The Cooley-Tukey algorithm works particularly well when the input size n is highly composite, especially a power of two.

It recursively divides the DFT into smaller DFTs, combining the results through efficient twiddle factor computations.

Despite its reduced complexity, the FFT remains computationally intensive for large-scale data or real-time processing. To address this, modern parallel computing platforms such as Graphics Processing Units (GPUs) and distributed-memory clusters can be utilized to accelerate FFT computations [1, 6]. This paper explores two parallel implementations of the Cooley-Tukey algorithm: one using CUDA for GPU-based acceleration, and another using a parallelized version of Bailey's algorithm with Open MPI for distributed processing.

These approaches aim to exploit hardware-level parallelism to further enhance the performance of the FFT, making it suitable for high-performance computing applications.

# 2 Background

#### 2.1 Discrete Fourier Transform (DFT)

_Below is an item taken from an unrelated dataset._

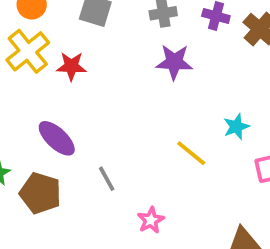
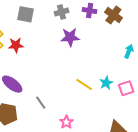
cyan star: (236, 127) -> (106, 83), moved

The Discrete Fourier Transform (DFT) [2] is a mathematical technique used to analyze and transform a discrete signal from the time domain to the frequency domain. Given a sequence of n complex numbers  $x_0, x_1, \ldots, x_{n-1}$ , the DFT computes a sequence of n complex numbers  $X_0, X_1, \ldots, X_{n-1}$  according to the following formula:

$$X_k = \sum_{n=0}^{N-1} x_n e^{-2\pi i k n/N}$$
 for  $k = 0, 1, ..., N-1$ 

In this expression, the term  $e^{-2\pi ikn/N}$  is known as the *twiddle factor*. It represents a complex exponential that introduces phase shifts depending on the indices k and n, and plays a central role in the frequency decomposition process.

The DFT is widely used in signal processing, audio and image compression, and in solving differential equations. However, its direct computation involves  $O(n^2)$  operations, making it computationally expensive for large values of n.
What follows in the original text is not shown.